◆ Exercise goal: The records below must be transcribed exactly. Do not include the pictures.

◆ Task data:
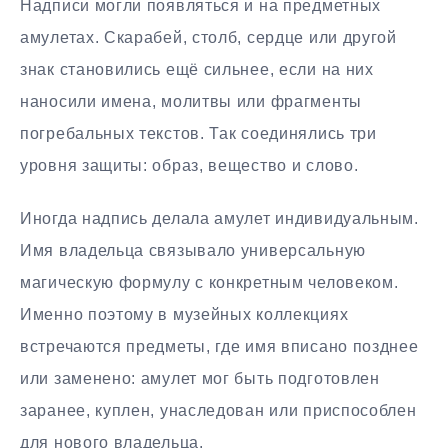
Надписи могли появляться и на предметных
амулетах. Скарабей, столб, сердце или другой
знак становились ещё сильнее, если на них
наносили имена, молитвы или фрагменты
погребальных текстов. Так соединялись три
уровня защиты: образ, вещество и слово.
Иногда надпись делала амулет индивидуальным.
Имя владельца связывало универсальную
магическую формулу с конкретным человеком.
Именно поэтому в музейных коллекциях
встречаются предметы, где имя вписано позднее
или заменено: амулет мог быть подготовлен
заранее, куплен, унаследован или приспособлен
для нового владельца.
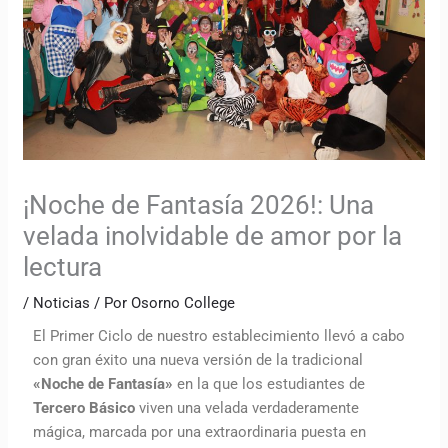
¡Noche de Fantasía 2026!: Una
velada inolvidable de amor por la
lectura
/
Noticias
/ Por
Osorno College
El Primer Ciclo de nuestro establecimiento llevó a cabo
con gran éxito una nueva versión de la tradicional
«Noche de Fantasía»
en la que los estudiantes de
Tercero Básico
viven una velada verdaderamente
mágica, marcada por una extraordinaria puesta en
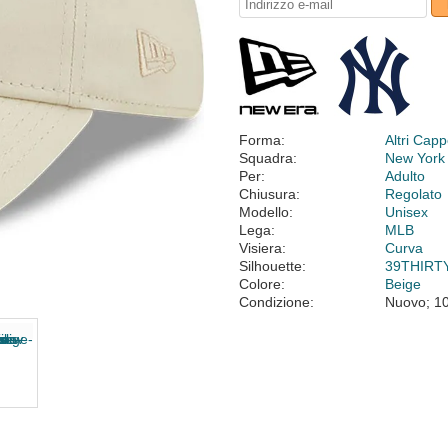
Forma:
Altri Cappe
Squadra:
New York
Per:
Adulto
Chiusura:
Regolato
Modello:
Unisex
Lega:
MLB
Visiera:
Curva
Silhouette:
39THIRT
Colore:
Beige
Condizione:
Nuovo; 1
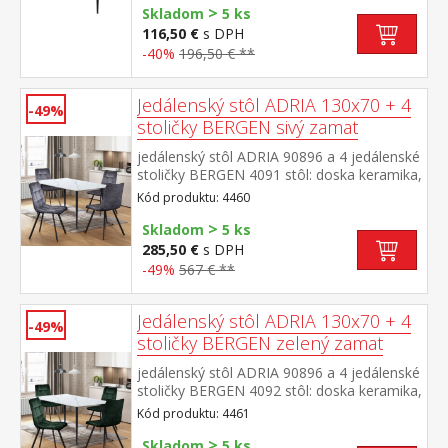
>
Skladom
5 ks
116,50 €
s DPH
-40%
196,50 € **
Jedálenský stôl ADRIA 130x70 + 4
-49%
stoličky BERGEN sivý zamat
jedálenský stôl ADRIA 90896 a 4 jedálenské
stoličky BERGEN 4091 stôl: doska keramika,
farebné prevedenie imitácia
Kód produktu: 4460
mramoru kovová konštrukcia, farebné
>
prevedenie čierna stolička: zamatový poťah,
Skladom
5 ks
farebné prevedenie sivá kovová
285,50 €
s DPH
konštrukcia, farebné prevedenie
-49%
567 € **
čierna výška sedu stoličky 49 cm rozmer
stola (š/h/v) 130 × 70 × 75 cm rozmer
stoličky (š/h/v) 45 × 53 × 88 cm
Jedálenský stôl ADRIA 130x70 + 4
-49%
stoličky BERGEN zelený zamat
jedálenský stôl ADRIA 90896 a 4 jedálenské
stoličky BERGEN 4092 stôl: doska keramika,
farebné prevedenie imitácia
Kód produktu: 4461
mramoru kovová konštrukcia, farebné
>
prevedenie čierna stolička: zamatový poťah,
Skladom
5 ks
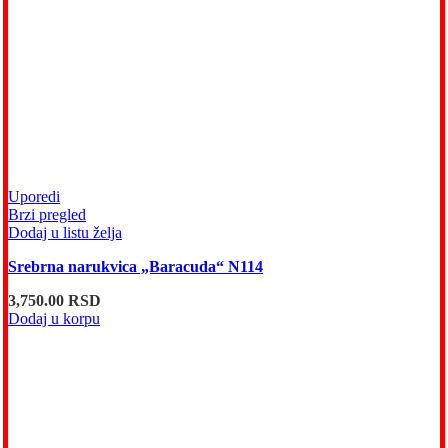
Uporedi
Brzi pregled
Dodaj u listu želja
Srebrna narukvica „Baracuda“ N114
3,750.00
RSD
Dodaj u korpu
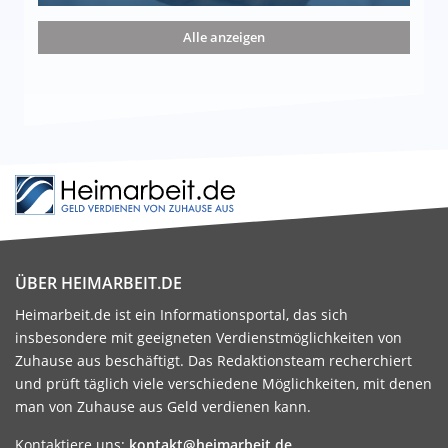
nd die 15 besten Möglichkeiten
Alle anzeigen
ÜBER HEIMARBEIT.DE
Heimarbeit.de ist ein Informationsportal, das sich
insbesondere mit geeigneten Verdienstmöglichkeiten von
Zuhause aus beschäftigt. Das Redaktionsteam recherchiert
und prüft täglich viele verschiedene Möglichkeiten, mit denen
man von Zuhause aus Geld verdienen kann.
Kontaktiere uns:
kontakt@heimarbeit.de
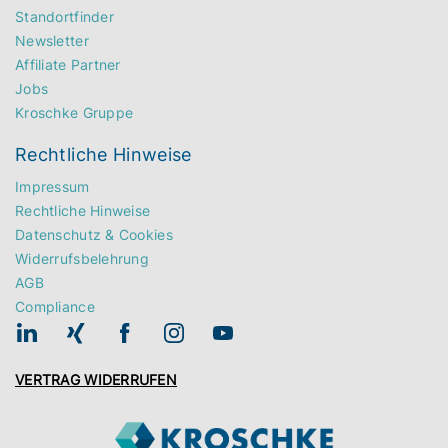
Standortfinder
Newsletter
Affiliate Partner
Jobs
Kroschke Gruppe
Rechtliche Hinweise
Impressum
Rechtliche Hinweise
Datenschutz & Cookies
Widerrufsbelehrung
AGB
Compliance
VERTRAG WIDERRUFEN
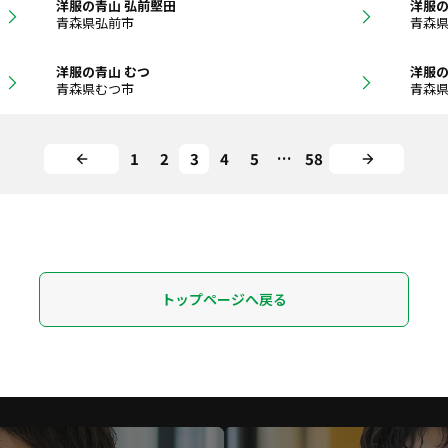
洋服の青山 弘前堅田
洋服の
青森県弘前市
青森
洋服の青山 むつ
洋服の
青森県むつ市
青森
1
2
3
4
5
…
58
トップページへ戻る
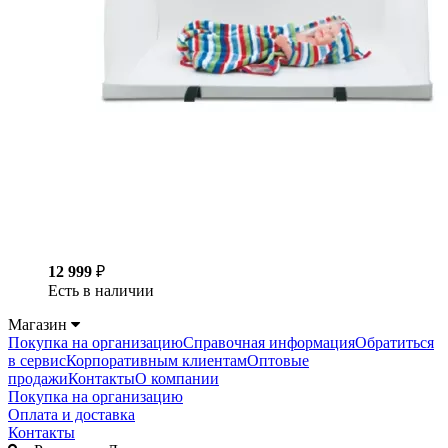
12 999
₽
Есть в наличии
Магазин
Покупка на организацию
Справочная информация
Обратиться
в сервис
Корпоративным клиентам
Оптовые
продажи
Контакты
О компании
Покупка на организацию
Оплата и доставка
Контакты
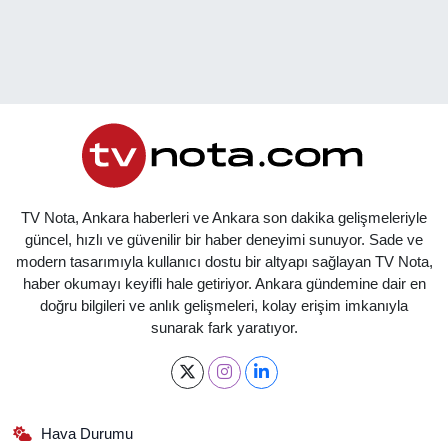
TV Nota, Ankara haberleri ve Ankara son dakika gelişmeleriyle
güncel, hızlı ve güvenilir bir haber deneyimi sunuyor. Sade ve
modern tasarımıyla kullanıcı dostu bir altyapı sağlayan TV Nota,
haber okumayı keyifli hale getiriyor. Ankara gündemine dair en
doğru bilgileri ve anlık gelişmeleri, kolay erişim imkanıyla
sunarak fark yaratıyor.
Hava Durumu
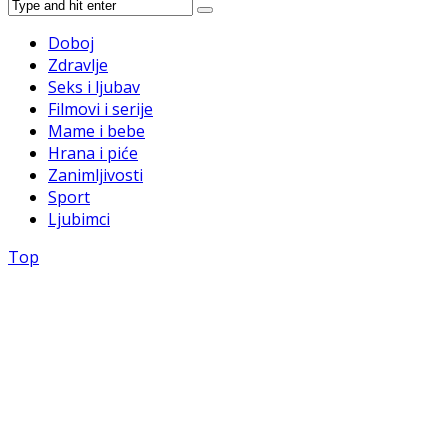
Doboj
Zdravlje
Seks i ljubav
Filmovi i serije
Mame i bebe
Hrana i piće
Zanimljivosti
Sport
Ljubimci
Top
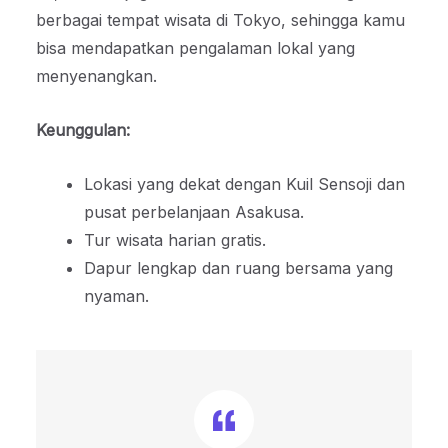
berbagai tempat wisata di Tokyo, sehingga kamu
bisa mendapatkan pengalaman lokal yang
menyenangkan.
Keunggulan:
Lokasi yang dekat dengan Kuil Sensoji dan
pusat perbelanjaan Asakusa.
Tur wisata harian gratis.
Dapur lengkap dan ruang bersama yang
nyaman.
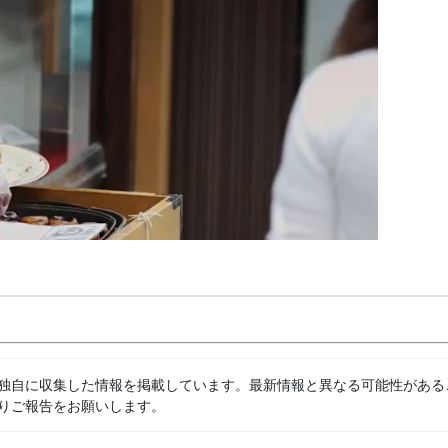
独自に収集した情報を掲載しています。最新情報と異なる可能性がある
りご報告をお願いします。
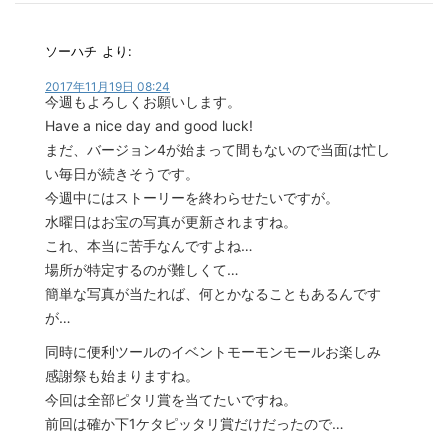
ソーハチ
より:
2017年11月19日 08:24
今週もよろしくお願いします。
Have a nice day and good luck!
まだ、バージョン4が始まって間もないので当面は忙し
い毎日が続きそうです。
今週中にはストーリーを終わらせたいですが。
水曜日はお宝の写真が更新されますね。
これ、本当に苦手なんですよね…
場所が特定するのが難しくて…
簡単な写真が当たれば、何とかなることもあるんです
が…
同時に便利ツールのイベントモーモンモールお楽しみ
感謝祭も始まりますね。
今回は全部ピタリ賞を当てたいですね。
前回は確か下1ケタピッタリ賞だけだったので…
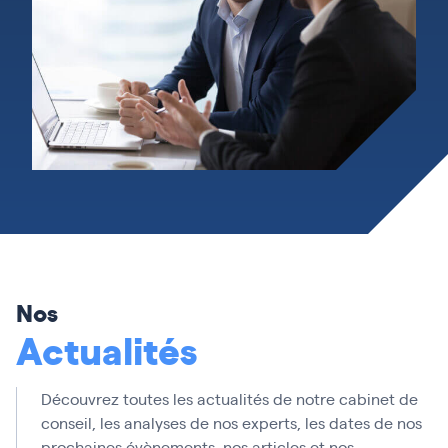
Nos
Actualités
Découvrez toutes les actualités de notre cabinet de
conseil, les analyses de nos experts, les dates de nos
prochaines évènements, nos articles et nos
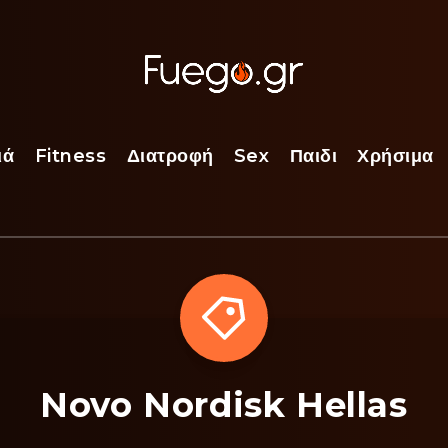
ιά
Fitness
Διατροφή
Sex
Παιδι
Χρήσιμα
Novo Nordisk Hellas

◆ Answer to this problem:
Надписи могли появляться и на предметных
амулетах. Скарабей, столб, сердце или другой
знак становились ещё сильнее, если на них
наносили имена, молитвы или фрагменты
погребальных текстов. Так соединялись три
уровня защиты: образ, вещество и слово.
Иногда надпись делала амулет индивидуальным.
Имя владельца связывало универсальную
магическую формулу с конкретным человеком.
Именно поэтому в музейных коллекциях
встречаются предметы, где имя вписано позднее
или заменено: амулет мог быть подготовлен
заранее, куплен, унаследован или приспособлен
для нового владельца.
¡Noche de Fantasía 2026!: Una
velada inolvidable de amor por la
lectura
/
Noticias
/ Por
Osorno College
El Primer Ciclo de nuestro establecimiento llevó a cabo
con gran éxito una nueva versión de la tradicional
«Noche de Fantasía»
en la que los estudiantes de
Tercero Básico
viven una velada verdaderamente
mágica, marcada por una extraordinaria puesta en
Forma:
Altri Cappe
Squadra:
New York
Per:
Adulto
Chiusura:
Regolato
Modello:
Unisex
Lega:
MLB
Visiera:
Curva
Silhouette:
39THIRT
Colore:
Beige
Condizione:
Nuovo; 1
>
Skladom
5 ks
116,50 €
s DPH
-40%
196,50 € **
Jedálenský stôl ADRIA 130x70 + 4
-49%
stoličky BERGEN sivý zamat
jedálenský stôl ADRIA 90896 a 4 jedálenské
stoličky BERGEN 4091 stôl: doska keramika,
farebné prevedenie imitácia
Kód produktu: 4460
mramoru kovová konštrukcia, farebné
>
prevedenie čierna stolička: zamatový poťah,
Skladom
5 ks
farebné prevedenie sivá kovová
285,50 €
s DPH
konštrukcia, farebné prevedenie
-49%
567 € **
čierna výška sedu stoličky 49 cm rozmer
stola (š/h/v) 130 × 70 × 75 cm rozmer
stoličky (š/h/v) 45 × 53 × 88 cm
Jedálenský stôl ADRIA 130x70 + 4
-49%
stoličky BERGEN zelený zamat
jedálenský stôl ADRIA 90896 a 4 jedálenské
stoličky BERGEN 4092 stôl: doska keramika,
farebné prevedenie imitácia
Kód produktu: 4461
mramoru kovová konštrukcia, farebné
>
prevedenie čierna stolička: zamatový poťah,
Skladom
5 ks
Uporedi
Brzi pregled
Dodaj u listu želja
Srebrna narukvica „Baracuda“ N114
3,750.00
RSD
Dodaj u korpu
nd die 15 besten Möglichkeiten
Alle anzeigen
ÜBER HEIMARBEIT.DE
Heimarbeit.de ist ein Informationsportal, das sich
insbesondere mit geeigneten Verdienstmöglichkeiten von
Zuhause aus beschäftigt. Das Redaktionsteam recherchiert
und prüft täglich viele verschiedene Möglichkeiten, mit denen
man von Zuhause aus Geld verdienen kann.
Kontaktiere uns:
kontakt@heimarbeit.de
Standortfinder
Newsletter
Affiliate Partner
Jobs
Kroschke Gruppe
Rechtliche Hinweise
Impressum
Rechtliche Hinweise
Datenschutz & Cookies
Widerrufsbelehrung
AGB
Compliance
VERTRAG WIDERRUFEN
洋服の青山 弘前堅田
洋服の
青森県弘前市
青森
洋服の青山 むつ
洋服の
青森県むつ市
青森
1
2
3
4
5
…
58
トップページへ戻る
12 999
₽
Есть в наличии
Магазин
Покупка на организацию
Справочная информация
Обратиться
в сервис
Корпоративным клиентам
Оптовые
продажи
Контакты
О компании
Покупка на организацию
Оплата и доставка
Контакты
TV Nota, Ankara haberleri ve Ankara son dakika gelişmeleriyle
güncel, hızlı ve güvenilir bir haber deneyimi sunuyor. Sade ve
modern tasarımıyla kullanıcı dostu bir altyapı sağlayan TV Nota,
haber okumayı keyifli hale getiriyor. Ankara gündemine dair en
doğru bilgileri ve anlık gelişmeleri, kolay erişim imkanıyla
sunarak fark yaratıyor.
Hava Durumu
Doboj
Zdravlje
Seks i ljubav
Filmovi i serije
Mame i bebe
Hrana i piće
Zanimljivosti
Sport
Ljubimci
Top
berbagai tempat wisata di Tokyo, sehingga kamu
bisa mendapatkan pengalaman lokal yang
menyenangkan.
Keunggulan:
Lokasi yang dekat dengan Kuil Sensoji dan
pusat perbelanjaan Asakusa.
Tur wisata harian gratis.
Dapur lengkap dan ruang bersama yang
nyaman.
独自に収集した情報を掲載しています。最新情報と異なる可能性がある
りご報告をお願いします。
ソーハチ
より:
2017年11月19日 08:24
今週もよろしくお願いします。
Have a nice day and good luck!
まだ、バージョン4が始まって間もないので当面は忙し
い毎日が続きそうです。
今週中にはストーリーを終わらせたいですが。
水曜日はお宝の写真が更新されますね。
これ、本当に苦手なんですよね…
場所が特定するのが難しくて…
簡単な写真が当たれば、何とかなることもあるんです
が…
同時に便利ツールのイベントモーモンモールお楽しみ
感謝祭も始まりますね。
今回は全部ピタリ賞を当てたいですね。
前回は確か下1ケタピッタリ賞だけだったので…
Nos
Actualités
Découvrez toutes les actualités de notre cabinet de
conseil, les analyses de nos experts, les dates de nos
prochaines évènements, nos articles et nos
ιά
Fitness
Διατροφή
Sex
Παιδι
Χρήσιμα
Novo Nordisk Hellas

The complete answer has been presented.